:: What the task requires ::
Which lines below contain the word "content"? Copy each one.

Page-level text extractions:

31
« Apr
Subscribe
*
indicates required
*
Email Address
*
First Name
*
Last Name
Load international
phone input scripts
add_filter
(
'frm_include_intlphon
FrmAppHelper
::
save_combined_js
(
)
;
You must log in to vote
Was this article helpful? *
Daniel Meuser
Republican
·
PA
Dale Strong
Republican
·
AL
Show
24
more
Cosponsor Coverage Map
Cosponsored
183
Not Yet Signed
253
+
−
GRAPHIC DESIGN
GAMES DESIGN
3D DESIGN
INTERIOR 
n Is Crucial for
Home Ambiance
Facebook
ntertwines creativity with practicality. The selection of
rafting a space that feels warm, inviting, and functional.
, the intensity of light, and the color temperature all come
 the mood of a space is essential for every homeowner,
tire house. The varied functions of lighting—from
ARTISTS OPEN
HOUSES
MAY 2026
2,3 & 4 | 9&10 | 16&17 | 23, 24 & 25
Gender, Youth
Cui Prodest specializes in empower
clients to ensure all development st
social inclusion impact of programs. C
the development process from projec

...

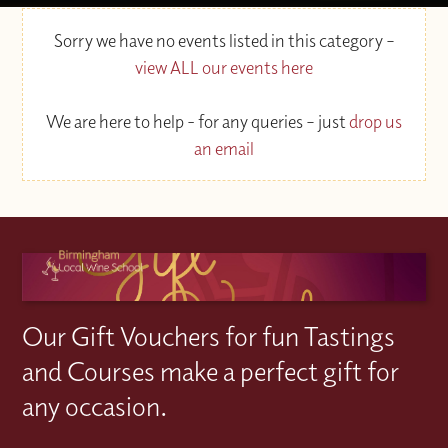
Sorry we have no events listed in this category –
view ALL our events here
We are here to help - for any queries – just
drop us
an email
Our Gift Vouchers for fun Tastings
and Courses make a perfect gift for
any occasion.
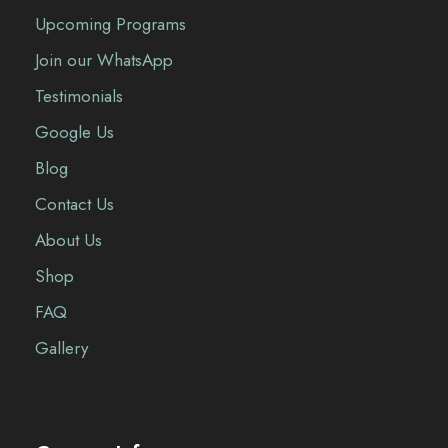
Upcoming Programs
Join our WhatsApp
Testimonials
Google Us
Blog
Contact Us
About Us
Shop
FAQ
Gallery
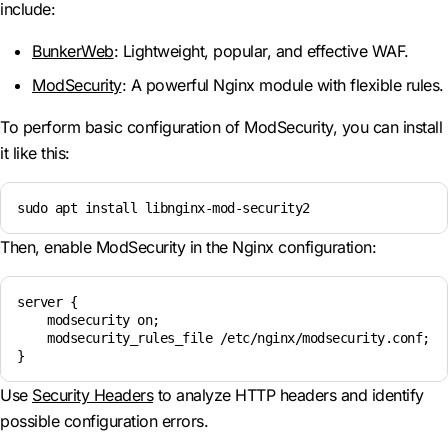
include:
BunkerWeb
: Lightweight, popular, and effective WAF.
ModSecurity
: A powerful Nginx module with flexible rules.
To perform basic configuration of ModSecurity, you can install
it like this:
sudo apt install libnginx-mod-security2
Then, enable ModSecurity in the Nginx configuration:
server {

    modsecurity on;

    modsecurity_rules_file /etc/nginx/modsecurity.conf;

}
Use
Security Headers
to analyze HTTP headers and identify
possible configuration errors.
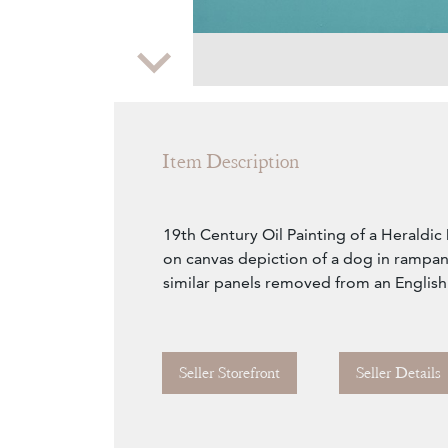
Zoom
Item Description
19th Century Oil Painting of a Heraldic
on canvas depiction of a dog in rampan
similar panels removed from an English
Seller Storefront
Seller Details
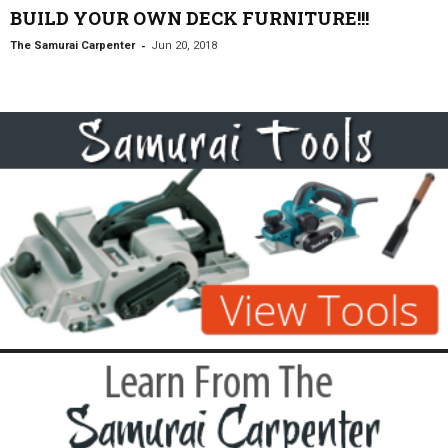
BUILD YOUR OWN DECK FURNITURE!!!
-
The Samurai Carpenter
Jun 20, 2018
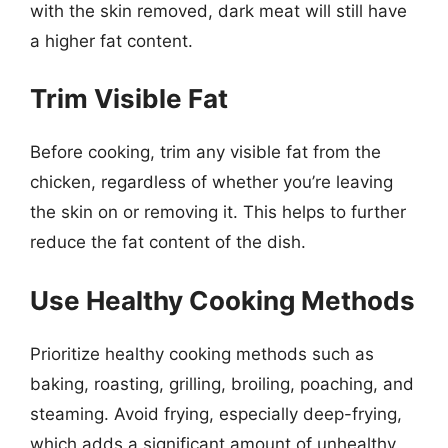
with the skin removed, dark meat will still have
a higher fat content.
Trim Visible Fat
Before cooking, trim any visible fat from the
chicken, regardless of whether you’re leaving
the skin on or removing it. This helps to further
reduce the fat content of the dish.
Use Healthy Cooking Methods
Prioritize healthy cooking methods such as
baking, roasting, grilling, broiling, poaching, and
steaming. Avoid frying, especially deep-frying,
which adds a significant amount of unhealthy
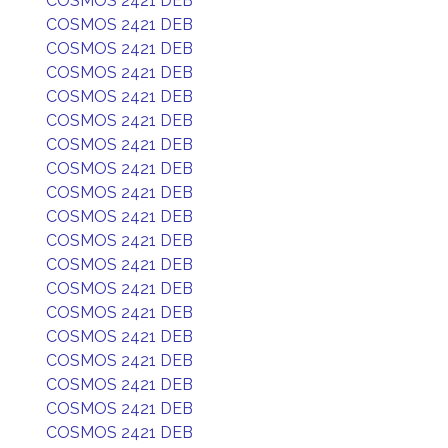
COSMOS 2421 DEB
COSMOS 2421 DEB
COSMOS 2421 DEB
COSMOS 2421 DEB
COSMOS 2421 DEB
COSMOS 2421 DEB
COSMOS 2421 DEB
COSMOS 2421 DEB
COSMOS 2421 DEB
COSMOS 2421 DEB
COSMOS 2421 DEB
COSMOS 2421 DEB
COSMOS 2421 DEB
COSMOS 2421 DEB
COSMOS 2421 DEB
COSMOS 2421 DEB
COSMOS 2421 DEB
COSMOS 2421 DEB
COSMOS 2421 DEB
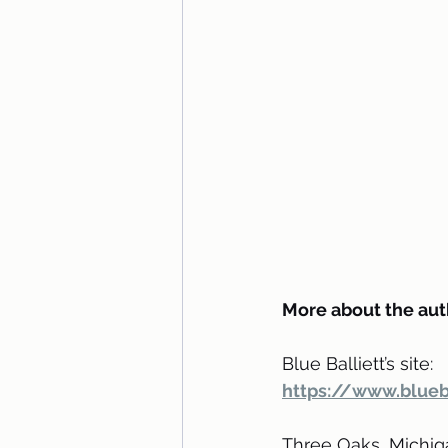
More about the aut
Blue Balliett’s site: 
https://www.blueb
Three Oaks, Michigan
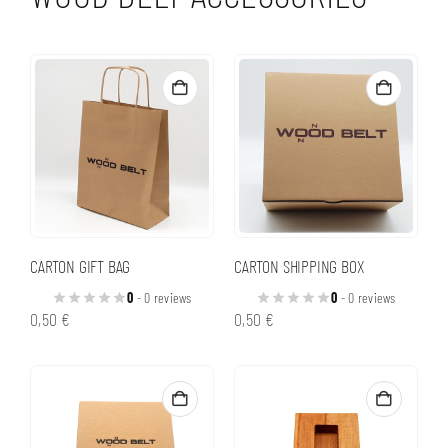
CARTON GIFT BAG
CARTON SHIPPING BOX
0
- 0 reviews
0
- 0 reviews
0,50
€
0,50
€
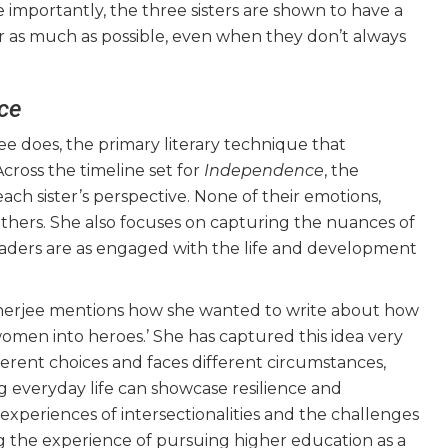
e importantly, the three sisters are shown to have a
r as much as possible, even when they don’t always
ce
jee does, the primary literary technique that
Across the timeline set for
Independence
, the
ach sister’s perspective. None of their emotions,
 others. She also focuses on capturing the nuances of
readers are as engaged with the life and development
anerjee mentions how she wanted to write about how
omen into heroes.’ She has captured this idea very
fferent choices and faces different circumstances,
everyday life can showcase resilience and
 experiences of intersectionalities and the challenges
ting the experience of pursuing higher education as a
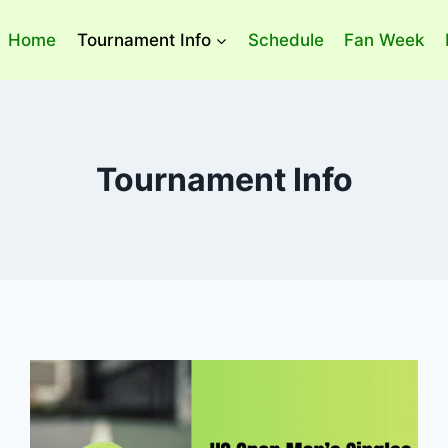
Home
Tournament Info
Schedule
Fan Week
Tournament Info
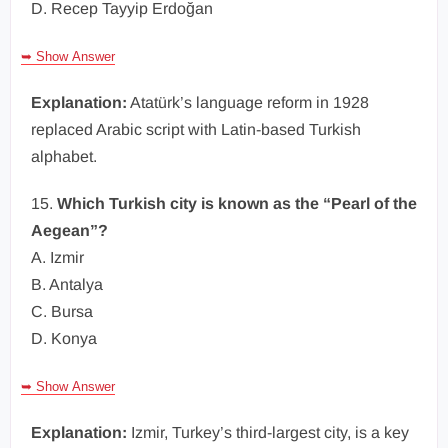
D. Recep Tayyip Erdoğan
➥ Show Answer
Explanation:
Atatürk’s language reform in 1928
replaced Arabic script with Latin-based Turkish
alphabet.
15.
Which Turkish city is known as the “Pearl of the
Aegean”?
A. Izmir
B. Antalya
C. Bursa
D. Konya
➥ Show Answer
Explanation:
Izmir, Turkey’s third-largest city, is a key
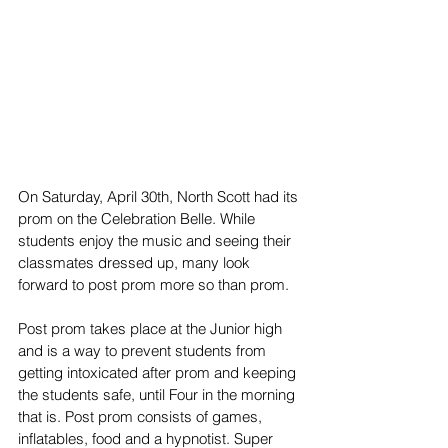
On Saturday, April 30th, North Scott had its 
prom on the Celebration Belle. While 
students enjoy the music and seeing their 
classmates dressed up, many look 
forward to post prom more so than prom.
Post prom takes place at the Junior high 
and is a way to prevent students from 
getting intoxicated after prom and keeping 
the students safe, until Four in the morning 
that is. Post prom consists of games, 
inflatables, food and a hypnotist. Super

:: Expected output ::
a higher fat content.
reduce the fat content of the dish.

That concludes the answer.